Okay, so Thing 2 never did end up sick and stayed at school all day. But, you know how that works, it is called Murphy's Law. Had I assumed he was fine and went about my business, he definitely would have been sick and in the nurse's office.
You are probably wondering, why, if he wasn't sick and I wasn't forced to hold my nose and try not to gag while cleaning up his vomit or any of the other possible sundries our kids eject when sick, I did not post to my blog in so long?
The answer: not one but two four-letter words. "work" and "sick." I mean that I have been too consumed by my "part-time" position and that took what energy I had which wasn't much. The low energy came from a general feeling of malaise. I was able to function on the most basic of levels. Yet, it was candidly a struggle. I just haven't felt myself. I thought the lightbox would be a quick cure, and it has definitely helped, but thanks to the change of seasons, IBS and these iron pills I have had to take to counteract heavy periods (thanks to going off the birth control pill and perimenopause, welcome to my world), let's just say my stomach has been off and thus, so have I.
I have been doing really uncharacteristic things, like napping and forgetting to meet a friend for a lunch and museum tour,
which I had suggested! Yikes. I was horrified when I woke up to hear her message on my machine and her wondering if she had the date screwed up. Something was screwed up alright, that was me!
Anyway, after I called the doctor's office to complain about the havoc being wrought on my system by the iron pills, the nurse there told me I should stop them for a few days and try another brand. Since I was due for follow blood work 5 days later, I figured I would define "a few days" as "five days" and would just stop them altogether and take my chances. I went for my ritual blood letting at the blood drawing station yesterday and sincerely hope my iron count comes back normal.
This whole slippery slope began when I went off of one pill, the birth control pill, due to fear of breast cancer. My sister, had just been diagnosed with aggressive pre-menopausal breast cancer when I made that decision. I figured I didn't need extra hormones to increase my risk, so out went those pills. And in came the heavy periods. When I say heavy, I mean heavy, and will leave it at that. Pretty soon after that, I was anemic and guess what? Started taking more pills, this time iron pills. The risks and side-effects of the birth control pill were long term and theoretical. The side-effects of the iron pills, at least the brand Target sells, were pretty immediate and concrete (really, no pun intended).

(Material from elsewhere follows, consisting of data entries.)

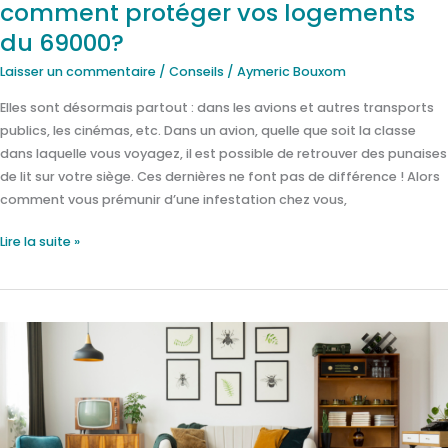
comment protéger vos logements
69000?
du 69000?
Laisser un commentaire
/
Conseils
/
Aymeric Bouxom
Elles sont désormais partout : dans les avions et autres transports
publics, les cinémas, etc. Dans un avion, quelle que soit la classe
dans laquelle vous voyagez, il est possible de retrouver des punaises
de lit sur votre siège. Ces dernières ne font pas de différence ! Alors
comment vous prémunir d’une infestation chez vous,
Lire la suite »
D’où
viennent
les
punaises
de
lit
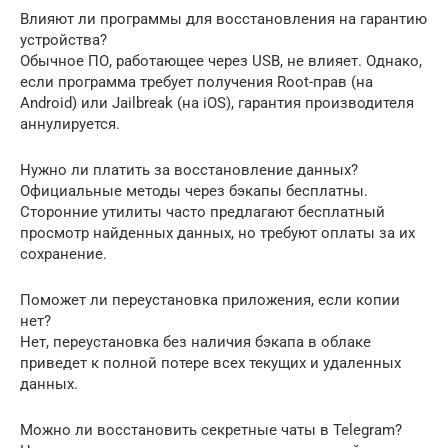
Влияют ли программы для восстановления на гарантию
устройства?
Обычное ПО, работающее через USB, не влияет. Однако,
если программа требует получения Root-прав (на
Android) или Jailbreak (на iOS), гарантия производителя
аннулируется.
Нужно ли платить за восстановление данных?
Официальные методы через бэкапы бесплатны.
Сторонние утилиты часто предлагают бесплатный
просмотр найденных данных, но требуют оплаты за их
сохранение.
Поможет ли переустановка приложения, если копии
нет?
Нет, переустановка без наличия бэкапа в облаке
приведет к полной потере всех текущих и удаленных
данных.
Можно ли восстановить секретные чаты в Telegram?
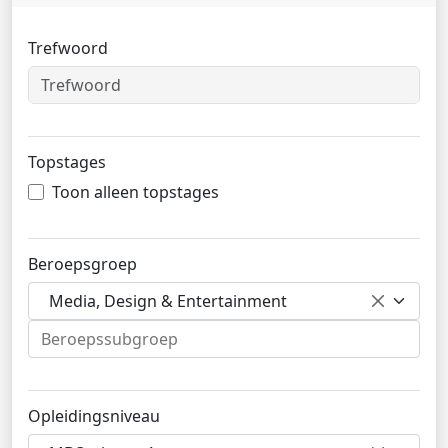
Trefwoord
Topstages
Toon alleen topstages
Beroepsgroep
Media, Design & Entertainment
Opleidingsniveau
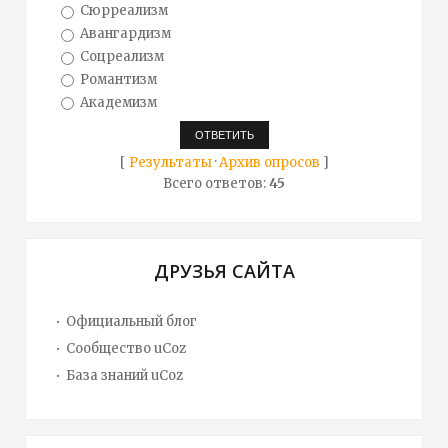
Сюрреализм
Авангардизм
Соцреализм
Романтизм
Академизм
[
Результаты
·
Архив опросов
]
Всего ответов:
45
ДРУЗЬЯ САЙТА
Официальный блог
Сообщество uCoz
База знаний uCoz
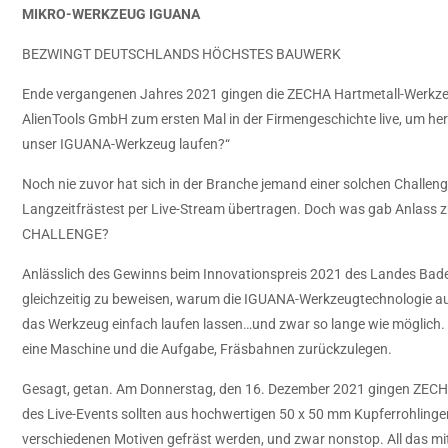
MIKRO-WERKZEUG IGUANA
BEZWINGT DEUTSCHLANDS HÖCHSTES BAUWERK
Ende vergangenen Jahres 2021 gingen die ZECHA Hartmetall-Werkz
AlienTools GmbH zum ersten Mal in der Firmengeschichte live, um her
unser IGUANA-Werkzeug laufen?“
Noch nie zuvor hat sich in der Branche jemand einer solchen Challeng
Langzeitfrästest per Live-Stream übertragen. Doch was gab Anlass
CHALLENGE?
Anlässlich des Gewinns beim Innovationspreis 2021 des Landes Ba
gleichzeitig zu beweisen, warum die IGUANA-Werkzeugtechnologie a
das Werkzeug einfach laufen lassen…und zwar so lange wie möglich. D
eine Maschine und die Aufgabe, Fräsbahnen zurückzulegen.
Gesagt, getan. Am Donnerstag, den 16. Dezember 2021 gingen ZECHA
des Live-Events sollten aus hochwertigen 50 x 50 mm Kupferrohlinge
verschiedenen Motiven gefräst werden, und zwar nonstop. All das mi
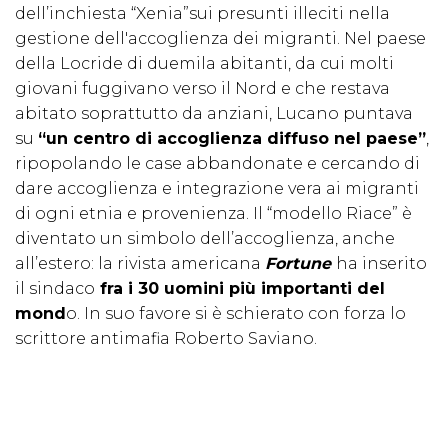
dell’inchiesta “Xenia”sui presunti illeciti nella
gestione dell'accoglienza dei migranti. Nel paese
della Locride di duemila abitanti, da cui molti
giovani fuggivano verso il Nord e che restava
abitato soprattutto da anziani, Lucano puntava
su
“un centro di accoglienza diffuso nel paese”
,
ripopolando le case abbandonate e cercando di
dare accoglienza e integrazione vera ai migranti
di ogni etnia e provenienza. Il “modello Riace” è
diventato un simbolo dell’accoglienza, anche
all’estero: la rivista americana
Fortune
ha inserito
il sindaco
fra i 30 uomini più importanti del
mond
o. In suo favore si è schierato con forza lo
scrittore antimafia Roberto Saviano.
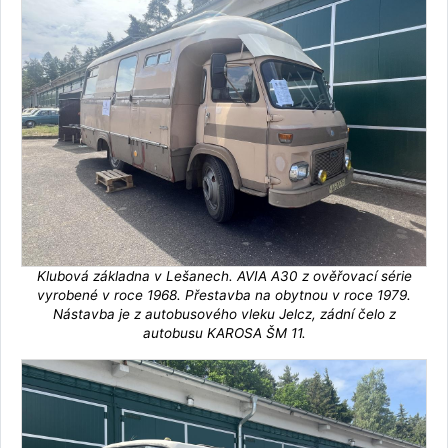
Klubová základna v Lešanech. AVIA A30 z ověřovací série
vyrobené v roce 1968. Přestavba na obytnou v roce 1979.
Nástavba je z autobusového vleku Jelcz, zádní čelo z
autobusu KAROSA ŠM 11.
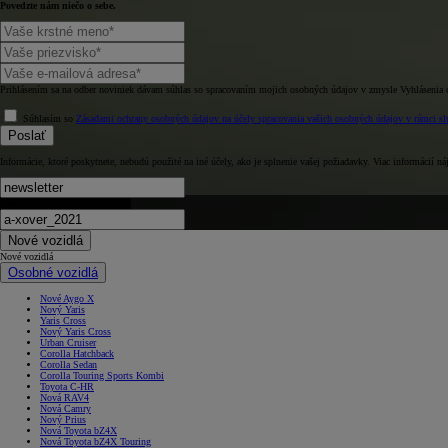
Povedzte nám niečo o sebe.
Prihlásením sa na odber noviniek dávam súhlas so spracovaním mojich osobných údajov v zmysle Vyhlásenia 
Súhlasím so
Zásadami ochrany osobných údajov na účely spracovania vašich osobných údajov v rámci slu
Poslať
Informácie, ktoré poskytnete, nebudú použité na iné účely, ako je splnenie vašej požiadavky. Viac informácií ná
Form campaign
Nové vozidlá
Nové vozidlá
Osobné vozidlá
Nové Aygo X
Nový Yaris
Yaris Cross
Nový Yaris Cross
Urban Cruiser
Corolla Hatchback
Corolla Sedan
Corolla Touring Sports Kombi
Toyota C-HR
Nová RAV4
Nová Camry
Nový Prius
Nová Toyota bZ4X
Nová Toyota bZ4X Touring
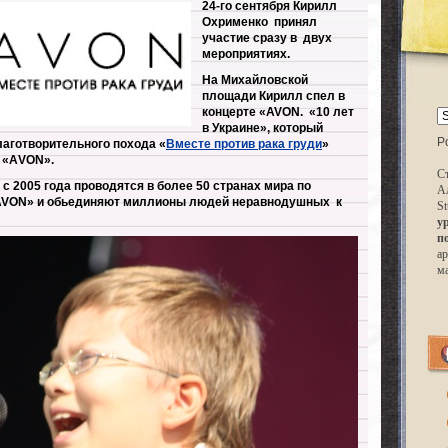
24-го сентября Кирилл
Охрименко принял
участие сразу в двух
мероприятиях.
На Михайловской
площади Кирилл спел в
концерте «AVON. «10 лет
в Украине», который
P
лаготворительного похода «
Вместе против рака груди
»
 «АVON».
Ст
 2005 года проводятся в более 50 странах мира по
А
AVON» и обьединяют миллионы людей неравнодушных к
St
у
п
ар
м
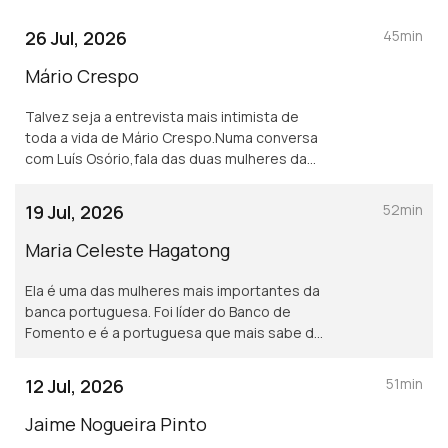
26 Jul, 2026
45min
Mário Crespo
Talvez seja a entrevista mais intimista de
toda a vida de Mário Crespo.Numa conversa
com Luís Osório,fala das duas mulheres da
sua vida,pede desculpa pelos seus erros e
declara o seu amor pela vida e o seu
19 Jul, 2026
52min
combate ao mal
Maria Celeste Hagatong
Ela é uma das mulheres mais importantes da
banca portuguesa. Foi líder do Banco de
Fomento e é a portuguesa que mais sabe da
China. Uma conversa imperdível de Maria
Celeste Hagatong com Luís Osório.
12 Jul, 2026
51min
Jaime Nogueira Pinto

I try to move beyond the irony of this situation, that even when I am not bleeding, some lab tech makes me bleed. Still though, I know that my medical problems are more annoyances than actually problematic. There would have been no real harm in taking a nap every once in a while as long as I had remembered to call my friend ahead of time and told her I was wiped out and down for the count. The struggle of having no energy and my stomach feeling very bad are not pleasant, but not generally debilitating. My sister's struggle through treatment of breast cancer puts my own issues in proper perspective.
In the final analysis it all comes down to one thing, or shall I say a few things: hormones, oh yeah, and getting old.